## Try it
Each record below should be returned word for word, with no pictures included.

BEGIN Data for processing

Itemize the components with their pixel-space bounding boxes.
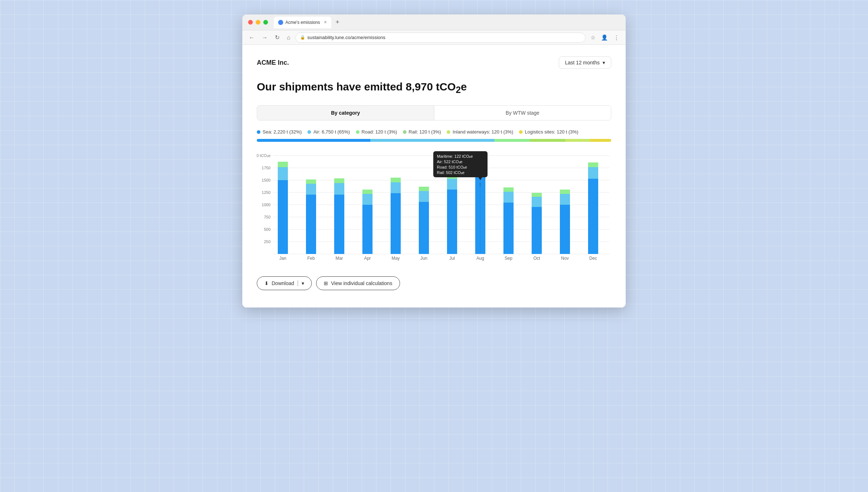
bar-jul-air	[447, 179, 457, 190]
menu-button[interactable]: ⋮	[612, 33, 621, 42]
svg-text:Air: 522 tCO₂e: Air: 522 tCO₂e	[437, 160, 463, 164]
bar-jan-air	[278, 167, 288, 180]
bar-feb-sea	[306, 195, 316, 254]
bar-nov-road	[560, 190, 570, 194]
tab-by-category[interactable]: By category	[257, 106, 434, 120]
view-label: View individual calculations	[331, 280, 392, 286]
maximize-button[interactable]	[263, 20, 268, 25]
close-button[interactable]	[248, 20, 253, 25]
legend-label-sea: Sea: 2,220 t (32%)	[263, 129, 302, 135]
svg-text:Nov: Nov	[561, 256, 569, 261]
bookmark-button[interactable]: ☆	[588, 33, 597, 42]
bar-apr-road	[362, 190, 373, 194]
chevron-down-icon: ▾	[603, 60, 605, 65]
bar-oct-sea	[532, 207, 542, 254]
bar-dec-sea	[588, 179, 598, 254]
page-title: Our shipments have emitted 8,970 tCO2e	[257, 80, 611, 95]
svg-text:1750: 1750	[262, 166, 271, 170]
svg-text:Jan: Jan	[279, 256, 286, 261]
forward-button[interactable]: →	[260, 33, 270, 42]
legend-item-road: Road: 120 t (3%)	[356, 129, 397, 135]
address-bar[interactable]: 🔒 sustainability.lune.co/acme/emissions	[295, 33, 586, 43]
tab-favicon	[278, 20, 283, 25]
download-button[interactable]: ⬇ Download ▾	[257, 276, 312, 290]
chart-tabs: By category By WTW stage	[257, 105, 611, 120]
legend-label-rail: Rail: 120 t (3%)	[409, 129, 441, 135]
legend-dot-rail	[403, 130, 407, 134]
traffic-lights	[248, 20, 268, 25]
bar-jun-air	[419, 191, 429, 202]
svg-text:Feb: Feb	[307, 256, 315, 261]
chart-container: 2000 tCO₂e 1750 1500 1250 1000 750 500 2…	[257, 150, 611, 268]
color-bar-sea	[257, 139, 370, 142]
action-buttons: ⬇ Download ▾ ⊞ View individual calculati…	[257, 276, 611, 290]
svg-text:Dec: Dec	[589, 256, 597, 261]
toolbar-actions: ☆ 👤 ⋮	[588, 33, 621, 42]
bar-sep-road	[503, 187, 514, 192]
legend-dot-air	[307, 130, 311, 134]
bar-jun-road	[419, 187, 429, 191]
back-button[interactable]: ←	[247, 33, 257, 42]
minimize-button[interactable]	[256, 20, 260, 25]
download-label: Download	[272, 280, 294, 286]
legend-dot-road	[356, 130, 359, 134]
browser-toolbar: ← → ↻ ⌂ 🔒 sustainability.lune.co/acme/em…	[242, 30, 626, 45]
legend-label-inland: Inland waterways: 120 t (3%)	[452, 129, 513, 135]
color-bar	[257, 139, 611, 142]
bar-sep-sea	[503, 203, 514, 254]
svg-text:Jul: Jul	[449, 256, 455, 261]
bar-feb-road	[306, 179, 316, 184]
bar-oct-road	[532, 193, 542, 197]
bar-jul-sea	[447, 190, 457, 254]
title-prefix: Our shipments have emitted 8,970 tCO	[257, 81, 456, 93]
bar-mar-air	[334, 183, 344, 195]
legend-item-sea: Sea: 2,220 t (32%)	[257, 129, 302, 135]
reload-button[interactable]: ↻	[273, 33, 282, 42]
new-tab-button[interactable]: +	[333, 18, 342, 26]
svg-text:↕: ↕	[479, 181, 481, 187]
bar-may-air	[391, 182, 401, 193]
svg-text:Apr: Apr	[364, 256, 371, 261]
page-header: ACME Inc. Last 12 months ▾	[257, 56, 611, 69]
bar-feb-air	[306, 184, 316, 195]
home-button[interactable]: ⌂	[285, 33, 293, 42]
bar-jun-sea	[419, 202, 429, 254]
bar-mar-sea	[334, 195, 344, 254]
bar-dec-road	[588, 162, 598, 167]
legend-item-air: Air: 6,750 t (65%)	[307, 129, 350, 135]
active-tab[interactable]: Acme's emissions ✕	[274, 17, 331, 28]
color-bar-inland	[565, 139, 590, 142]
lock-icon: 🔒	[300, 35, 305, 40]
color-bar-road	[494, 139, 530, 142]
period-label: Last 12 months	[565, 60, 600, 65]
bar-jan-road	[278, 162, 288, 167]
period-selector[interactable]: Last 12 months ▾	[559, 56, 611, 69]
bar-apr-sea	[362, 205, 373, 254]
profile-button[interactable]: 👤	[599, 33, 610, 42]
svg-text:2000 tCO₂e: 2000 tCO₂e	[257, 153, 271, 158]
legend-label-air: Air: 6,750 t (65%)	[313, 129, 350, 135]
bar-chart: 2000 tCO₂e 1750 1500 1250 1000 750 500 2…	[257, 150, 611, 266]
tab-label: Acme's emissions	[285, 20, 320, 25]
bar-may-road	[391, 178, 401, 182]
view-calculations-button[interactable]: ⊞ View individual calculations	[316, 276, 400, 290]
legend-item-inland: Inland waterways: 120 t (3%)	[447, 129, 513, 135]
bar-oct-air	[532, 197, 542, 207]
legend-dot-inland	[447, 130, 450, 134]
bar-sep-air	[503, 192, 514, 203]
legend-label-logistics: Logistics sites: 120 t (3%)	[525, 129, 578, 135]
browser-tabs: Acme's emissions ✕ +	[274, 17, 620, 28]
bar-nov-air	[560, 194, 570, 205]
download-icon: ⬇	[264, 280, 269, 286]
svg-text:500: 500	[264, 227, 271, 232]
tab-close-icon[interactable]: ✕	[324, 20, 327, 25]
color-bar-air	[370, 139, 494, 142]
svg-text:Aug: Aug	[476, 256, 484, 261]
tab-by-wtw[interactable]: By WTW stage	[434, 106, 611, 120]
bar-apr-air	[362, 194, 373, 205]
bar-nov-sea	[560, 205, 570, 254]
svg-text:1500: 1500	[262, 178, 271, 182]
page-content: ACME Inc. Last 12 months ▾ Our shipments…	[242, 45, 626, 308]
title-sub: 2	[456, 85, 461, 95]
browser-window: Acme's emissions ✕ + ← → ↻ ⌂ 🔒 sustainab…	[242, 14, 626, 308]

END Data for processing

## Completed task
Itemize the components with their pixel-space bounding boxes.
bar-jul-air	[447, 179, 457, 190]
menu-button[interactable]: ⋮	[612, 33, 621, 42]
svg-text:Air: 522 tCO₂e: Air: 522 tCO₂e	[437, 160, 463, 164]
bar-jan-air	[278, 167, 288, 180]
bar-feb-sea	[306, 195, 316, 254]
bar-nov-road	[560, 190, 570, 194]
tab-by-category[interactable]: By category	[257, 106, 434, 120]
view-label: View individual calculations	[331, 280, 392, 286]
maximize-button[interactable]	[263, 20, 268, 25]
close-button[interactable]	[248, 20, 253, 25]
legend-label-sea: Sea: 2,220 t (32%)	[263, 129, 302, 135]
svg-text:Nov: Nov	[561, 256, 569, 261]
bookmark-button[interactable]: ☆	[588, 33, 597, 42]
bar-apr-road	[362, 190, 373, 194]
chevron-down-icon: ▾	[603, 60, 605, 65]
bar-oct-sea	[532, 207, 542, 254]
bar-dec-sea	[588, 179, 598, 254]
page-title: Our shipments have emitted 8,970 tCO2e	[257, 80, 611, 95]
svg-text:1750: 1750	[262, 166, 271, 170]
svg-text:Jan: Jan	[279, 256, 286, 261]
forward-button[interactable]: →	[260, 33, 270, 42]
legend-item-road: Road: 120 t (3%)	[356, 129, 397, 135]
address-bar[interactable]: 🔒 sustainability.lune.co/acme/emissions	[295, 33, 586, 43]
tab-favicon	[278, 20, 283, 25]
download-button[interactable]: ⬇ Download ▾	[257, 276, 312, 290]
chart-tabs: By category By WTW stage	[257, 105, 611, 120]
legend-label-rail: Rail: 120 t (3%)	[409, 129, 441, 135]
legend-dot-rail	[403, 130, 407, 134]
traffic-lights	[248, 20, 268, 25]
bar-jun-air	[419, 191, 429, 202]
svg-text:Feb: Feb	[307, 256, 315, 261]
chart-container: 2000 tCO₂e 1750 1500 1250 1000 750 500 2…	[257, 150, 611, 268]
color-bar-sea	[257, 139, 370, 142]
action-buttons: ⬇ Download ▾ ⊞ View individual calculati…	[257, 276, 611, 290]
svg-text:Dec: Dec	[589, 256, 597, 261]
toolbar-actions: ☆ 👤 ⋮	[588, 33, 621, 42]
bar-sep-road	[503, 187, 514, 192]
legend-dot-air	[307, 130, 311, 134]
bar-jun-road	[419, 187, 429, 191]
back-button[interactable]: ←	[247, 33, 257, 42]
minimize-button[interactable]	[256, 20, 260, 25]
download-label: Download	[272, 280, 294, 286]
legend-dot-road	[356, 130, 359, 134]
browser-toolbar: ← → ↻ ⌂ 🔒 sustainability.lune.co/acme/em…	[242, 30, 626, 45]
legend-label-inland: Inland waterways: 120 t (3%)	[452, 129, 513, 135]
color-bar	[257, 139, 611, 142]
bar-sep-sea	[503, 203, 514, 254]
svg-text:Jul: Jul	[449, 256, 455, 261]
bar-feb-road	[306, 179, 316, 184]
bar-oct-road	[532, 193, 542, 197]
bar-jul-sea	[447, 190, 457, 254]
title-prefix: Our shipments have emitted 8,970 tCO	[257, 81, 456, 93]
bar-mar-air	[334, 183, 344, 195]
legend-item-sea: Sea: 2,220 t (32%)	[257, 129, 302, 135]
reload-button[interactable]: ↻	[273, 33, 282, 42]
new-tab-button[interactable]: +	[333, 18, 342, 26]
svg-text:↕: ↕	[479, 181, 481, 187]
bar-may-air	[391, 182, 401, 193]
svg-text:Apr: Apr	[364, 256, 371, 261]
page-header: ACME Inc. Last 12 months ▾	[257, 56, 611, 69]
bar-feb-air	[306, 184, 316, 195]
home-button[interactable]: ⌂	[285, 33, 293, 42]
bar-jun-sea	[419, 202, 429, 254]
bar-mar-sea	[334, 195, 344, 254]
bar-dec-road	[588, 162, 598, 167]
legend-item-air: Air: 6,750 t (65%)	[307, 129, 350, 135]
active-tab[interactable]: Acme's emissions ✕	[274, 17, 331, 28]
color-bar-inland	[565, 139, 590, 142]
lock-icon: 🔒	[300, 35, 305, 40]
color-bar-road	[494, 139, 530, 142]
period-label: Last 12 months	[565, 60, 600, 65]
bar-jan-road	[278, 162, 288, 167]
period-selector[interactable]: Last 12 months ▾	[559, 56, 611, 69]
bar-apr-sea	[362, 205, 373, 254]
profile-button[interactable]: 👤	[599, 33, 610, 42]
svg-text:2000 tCO₂e: 2000 tCO₂e	[257, 153, 271, 158]
legend-label-air: Air: 6,750 t (65%)	[313, 129, 350, 135]
bar-chart: 2000 tCO₂e 1750 1500 1250 1000 750 500 2…	[257, 150, 611, 266]
tab-label: Acme's emissions	[285, 20, 320, 25]
bar-may-road	[391, 178, 401, 182]
view-calculations-button[interactable]: ⊞ View individual calculations	[316, 276, 400, 290]
legend-item-inland: Inland waterways: 120 t (3%)	[447, 129, 513, 135]
bar-oct-air	[532, 197, 542, 207]
legend-dot-inland	[447, 130, 450, 134]
bar-sep-air	[503, 192, 514, 203]
legend-label-logistics: Logistics sites: 120 t (3%)	[525, 129, 578, 135]
browser-tabs: Acme's emissions ✕ +	[274, 17, 620, 28]
bar-nov-air	[560, 194, 570, 205]
download-icon: ⬇	[264, 280, 269, 286]
svg-text:500: 500	[264, 227, 271, 232]
tab-close-icon[interactable]: ✕	[324, 20, 327, 25]
color-bar-air	[370, 139, 494, 142]
svg-text:Aug: Aug	[476, 256, 484, 261]
tab-by-wtw[interactable]: By WTW stage	[434, 106, 611, 120]
bar-apr-air	[362, 194, 373, 205]
bar-nov-sea	[560, 205, 570, 254]
svg-text:1500: 1500	[262, 178, 271, 182]
page-content: ACME Inc. Last 12 months ▾ Our shipments…	[242, 45, 626, 308]
title-sub: 2	[456, 85, 461, 95]
browser-window: Acme's emissions ✕ + ← → ↻ ⌂ 🔒 sustainab…	[242, 14, 626, 308]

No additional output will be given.